Afonso Apolinário da Silva, hoje aposentado, tinha apenas 9 anos quando viu o avião cair nos fundos da sua casa. Como estava chovendo durante a noite, ele foi até o local apenas na manhã seguinte. “Era um cenário cheio de gente. Tinha gente lá embaixo do morro, mais de mil pessoas (trabalhando). Gente morta para todos os lados, notícias de 50 pessoas que morreram. Ficava nervoso”, relembra.
Ainda segundo a memória de Afonso, foram dois dias de chamas e um mês de trabalho para retirada dos corpos e dos destroços da aeronave. O acidente trouxe diversas mudanças para a aviação.
Dona Mary Lúcia Viezzer tinha 11 anos em 1950 e recorda bem do velório no Juvenil. À época, o pai, José Viezzer, era ecônomo do clube, e a família, completada pela mãe Cecília Florian Viezzer e pela irmã Vera, morava no prédio.
"O Balduíno D’Arrigo veio (do Rio de Janeiro) para assumir a presidência do clube. A Irma Valiera tinha ido visitar a dona Angelina (filha de Abramo Eberle e esposa de Caetano Pettinelli, que moravam no Rio à época). Os três foram velados lá dentro", conta.
À época do acidente, muitos voos eram direcionados para a Base Aérea de Canoas porque ela possuía pistas longas e pavimentadas, que comportavam aviões de grande porte como os Constellation, mas operava apenas em condições visuais. Em contraste, o Aeródromo de São João, localizado em Porto Alegre, contava com instrumentos para auxílio aos pousos, mas não possuía pistas pavimentadas.
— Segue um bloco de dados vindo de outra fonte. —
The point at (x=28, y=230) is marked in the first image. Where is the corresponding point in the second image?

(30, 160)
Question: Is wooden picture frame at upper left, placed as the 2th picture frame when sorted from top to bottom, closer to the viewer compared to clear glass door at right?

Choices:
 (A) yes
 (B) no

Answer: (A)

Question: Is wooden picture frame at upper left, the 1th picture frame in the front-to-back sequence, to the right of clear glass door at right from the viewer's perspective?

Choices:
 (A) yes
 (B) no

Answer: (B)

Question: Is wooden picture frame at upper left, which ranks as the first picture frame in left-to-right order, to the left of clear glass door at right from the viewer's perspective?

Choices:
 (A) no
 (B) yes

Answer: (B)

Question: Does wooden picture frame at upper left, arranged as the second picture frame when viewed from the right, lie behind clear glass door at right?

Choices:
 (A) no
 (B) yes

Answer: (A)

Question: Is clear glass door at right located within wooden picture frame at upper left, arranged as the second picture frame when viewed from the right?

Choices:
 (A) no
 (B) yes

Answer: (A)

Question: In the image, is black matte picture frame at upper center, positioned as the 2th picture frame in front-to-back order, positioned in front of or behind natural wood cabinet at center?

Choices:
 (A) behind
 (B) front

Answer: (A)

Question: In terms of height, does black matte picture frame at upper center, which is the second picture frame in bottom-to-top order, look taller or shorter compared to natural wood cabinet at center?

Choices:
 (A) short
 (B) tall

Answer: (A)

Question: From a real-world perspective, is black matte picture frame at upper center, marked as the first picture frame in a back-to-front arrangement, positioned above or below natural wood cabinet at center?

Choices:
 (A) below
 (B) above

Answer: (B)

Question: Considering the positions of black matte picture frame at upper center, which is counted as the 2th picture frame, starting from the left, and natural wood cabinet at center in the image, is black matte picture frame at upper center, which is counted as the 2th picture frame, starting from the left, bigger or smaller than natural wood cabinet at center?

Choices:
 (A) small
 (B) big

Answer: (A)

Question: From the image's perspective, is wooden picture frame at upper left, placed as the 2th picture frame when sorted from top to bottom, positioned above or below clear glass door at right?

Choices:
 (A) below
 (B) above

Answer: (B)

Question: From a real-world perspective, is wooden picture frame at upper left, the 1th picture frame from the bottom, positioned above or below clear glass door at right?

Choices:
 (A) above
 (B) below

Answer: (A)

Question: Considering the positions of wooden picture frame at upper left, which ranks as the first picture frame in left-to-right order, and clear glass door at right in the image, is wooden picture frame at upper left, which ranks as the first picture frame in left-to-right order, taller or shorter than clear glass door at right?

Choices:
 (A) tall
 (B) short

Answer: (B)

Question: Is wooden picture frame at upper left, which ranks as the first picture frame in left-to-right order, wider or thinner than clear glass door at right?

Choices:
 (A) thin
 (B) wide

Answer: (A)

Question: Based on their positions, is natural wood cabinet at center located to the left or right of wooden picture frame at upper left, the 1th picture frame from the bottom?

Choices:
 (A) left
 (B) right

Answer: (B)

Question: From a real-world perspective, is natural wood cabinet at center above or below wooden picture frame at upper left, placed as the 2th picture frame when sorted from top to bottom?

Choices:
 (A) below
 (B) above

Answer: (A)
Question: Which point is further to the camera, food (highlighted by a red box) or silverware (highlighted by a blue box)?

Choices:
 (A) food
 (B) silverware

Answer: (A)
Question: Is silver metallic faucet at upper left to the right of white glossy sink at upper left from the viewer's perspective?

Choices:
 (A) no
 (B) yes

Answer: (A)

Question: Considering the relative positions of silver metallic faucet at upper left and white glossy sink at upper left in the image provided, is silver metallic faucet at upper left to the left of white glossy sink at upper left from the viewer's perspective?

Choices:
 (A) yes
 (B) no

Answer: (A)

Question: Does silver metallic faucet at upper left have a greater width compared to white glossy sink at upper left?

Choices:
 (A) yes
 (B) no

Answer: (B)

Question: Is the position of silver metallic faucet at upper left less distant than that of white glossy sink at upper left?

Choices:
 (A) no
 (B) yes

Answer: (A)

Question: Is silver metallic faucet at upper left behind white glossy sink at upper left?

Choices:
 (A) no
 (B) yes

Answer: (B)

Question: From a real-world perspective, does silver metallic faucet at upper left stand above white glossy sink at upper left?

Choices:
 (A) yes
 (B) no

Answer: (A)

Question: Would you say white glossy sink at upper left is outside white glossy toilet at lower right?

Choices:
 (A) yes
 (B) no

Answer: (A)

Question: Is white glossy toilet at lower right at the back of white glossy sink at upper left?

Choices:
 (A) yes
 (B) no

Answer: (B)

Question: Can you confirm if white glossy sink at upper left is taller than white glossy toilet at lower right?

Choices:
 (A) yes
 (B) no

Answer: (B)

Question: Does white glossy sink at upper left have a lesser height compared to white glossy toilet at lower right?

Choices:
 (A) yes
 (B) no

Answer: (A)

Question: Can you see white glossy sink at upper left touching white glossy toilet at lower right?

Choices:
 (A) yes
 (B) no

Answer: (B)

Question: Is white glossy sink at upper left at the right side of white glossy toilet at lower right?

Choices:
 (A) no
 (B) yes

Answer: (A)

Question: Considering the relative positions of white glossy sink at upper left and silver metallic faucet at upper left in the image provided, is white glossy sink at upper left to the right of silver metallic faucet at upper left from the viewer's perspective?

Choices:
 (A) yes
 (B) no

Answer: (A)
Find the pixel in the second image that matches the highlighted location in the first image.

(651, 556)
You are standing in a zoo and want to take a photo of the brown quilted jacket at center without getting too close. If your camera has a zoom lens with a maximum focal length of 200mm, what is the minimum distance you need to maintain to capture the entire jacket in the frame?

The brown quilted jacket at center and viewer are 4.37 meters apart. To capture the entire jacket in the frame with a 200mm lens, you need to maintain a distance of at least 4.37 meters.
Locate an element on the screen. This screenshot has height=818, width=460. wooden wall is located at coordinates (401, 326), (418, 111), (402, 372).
A comoção gerada com o desastre foi tamanha, que o Aeródromo de São João seria rebatizado Aeroporto Salgado Filho, sendo reiniciadas obras de melhorias que haviam sido paralisadas durante o período da 2ª Guerra Mundial. Com isso o Aeroporto Salgado Filho foi dotado de um novo terminal de passageiros e de pistas pavimentadas, acabando com as dificuldades de operação de grandes aeronaves.
Dois dias depois do episódio, morreria, num outro acidente aéreo ocorrido no Rio Grande do Sul, o político Joaquim Pedro Salgado Filho, que não havia embarcado no voo 099 devido a falta de lugar.
Hoje mais conhecido como Morro Sapucaia, o Morro do Chapéu é, atualmente, local de esportes radicais e detem a condição de ponto culminante do município, com 295 metros de altitude.
Os compositores Fernando Lobo e Paulo Soledade escreveram a canção Zum-Zum, em homenagem ao Comandante Edu, interpretada por Dalva de Oliveira no carnaval de 1951. Foi considerado, então, o pior acidente aéreo do Brasil.
Quanto à Panair do Brasil, notabilizou-se como uma das empresas pioneiras na aviação comercial brasileira, a qual dominou durante décadas. Pertencente à companhia Pan American, aos poucos foi sendo vendida a empresários brasileiros. A Panair acabou durante o regime militar, aparentemente uma conspiração comercial capitaneada por figurões do regime e pele direção da concorrente Varig.